Feasibility vs. constraints - learning with mobile phones
Mobile phones have tiny screens and keyboards, and need an agile finger to handle them. Yet some pioners believe mobile phones might be a key learning device for the future, and have even come up with smart ideas to make learning on the go a motivating and interactive approach. No doubts that if mobile learning (mlearning) works, it can potentially reach millions of people, who have difficulties to get access to learning materials, otherwise.
For Steve Vosloo "...The cellphone is the kindle of Africa, until the prices of ebook readers come down..." (Tweet) Steve Vosloo from the M4Lit programm at the Shuttlewoth Foundation in South Africa sees here a potential for youth education. He experiments with an interactive mobile novel (www.kontax.mobi). "We want reading to be social (community) and engaging (interactivity). We’re reaching teens where they are — on their mobile phones". He points out, "Teens don't write enough", but "teens love their phones." So, could technology be an incentive to make youngsters learn?

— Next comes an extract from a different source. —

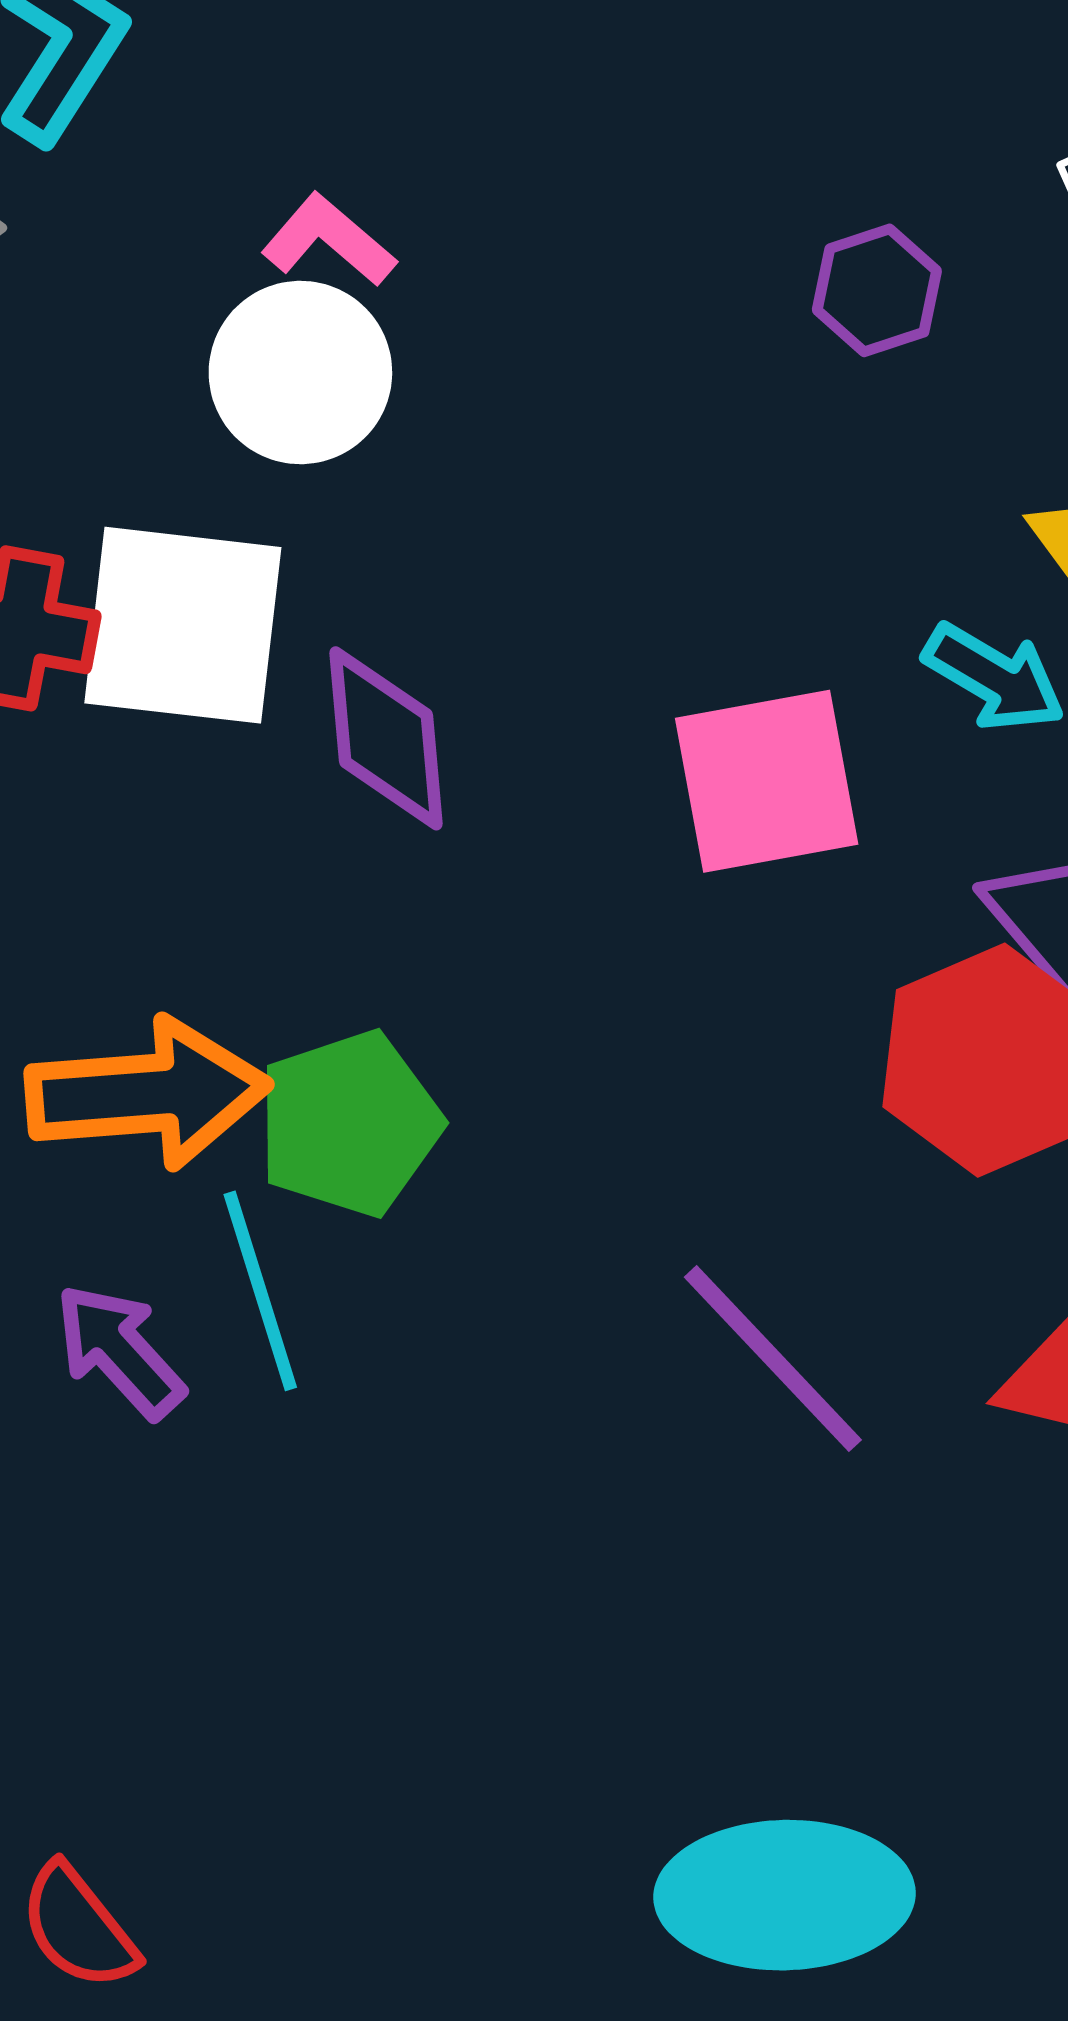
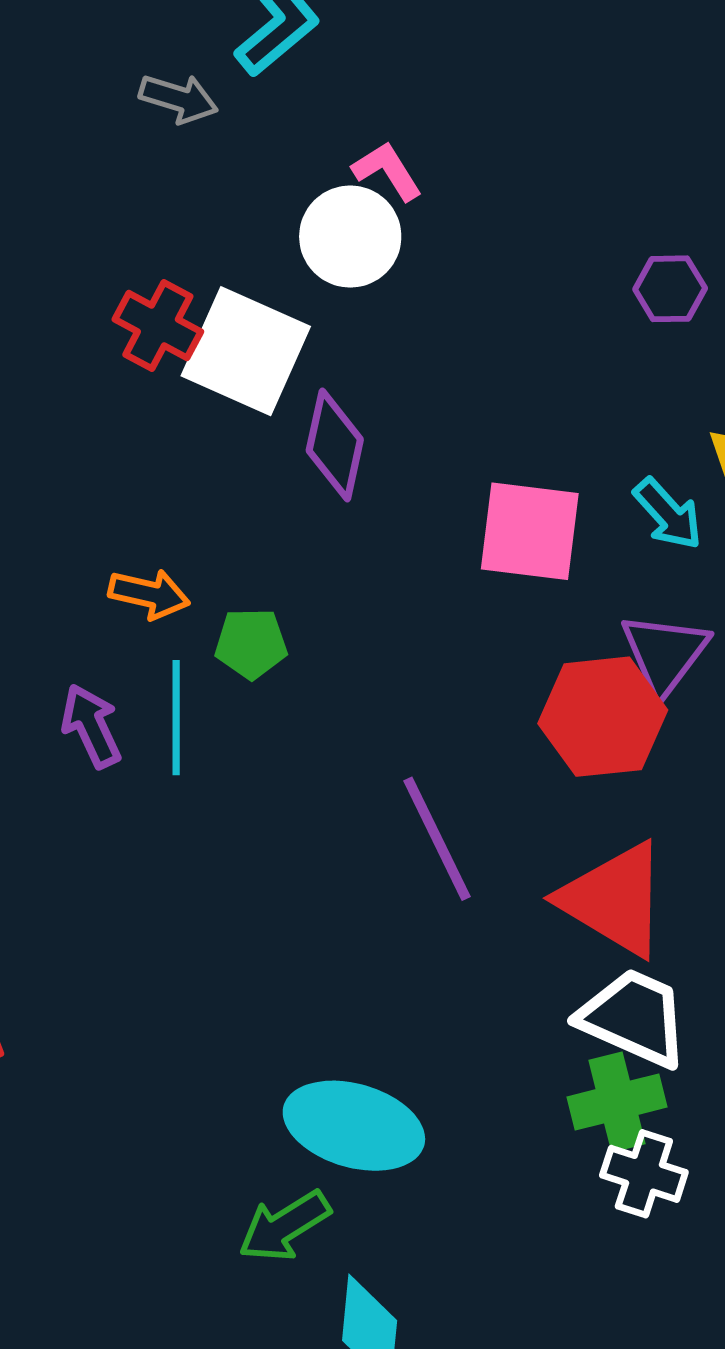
orange arrow: (148, 1094) -> (149, 594), size x0.6
green pentagon: (349, 1124) -> (251, 643), size x0.7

My friend Inge de Waard is working on another interesting mlearning project around health. In her case, physicians working on HIV/AIDS care, in remote locations, are offered to learn through mobile phones about the latest medical information. "The didactic material consists of 3D animations simulating interactive clinical cases which are adapted to mobile devices." The project is currently developing a mobile version of the well known learning plattform "moodle." This way doctors not only get the course material to their mobile phone, but potentially can interact with colleagues around practice experiences.
For Robert Hawkins of the World Bank the future of education is around ubiquitous learning. "With the emergence of increasingly robust connectivity infrastructure and cheaper computers, school systems around the world are developing the ability to provide learning opportunities to students “anytime, anywhere”.
Mobile learning is still in its infancy, but it might play an important role to deliver tailored information to mobile devices and make it possible to learn anywhere through state of the art knowledge. Nevertheless, the lessons from the One Laptop per Child showed how technology can easily find here its borders. Most important, we learn only about 10% through reading (learning pyramid) and a lot more by exchanging with others and practicing. The last two methods are still very difficult to establish with a mobile phone.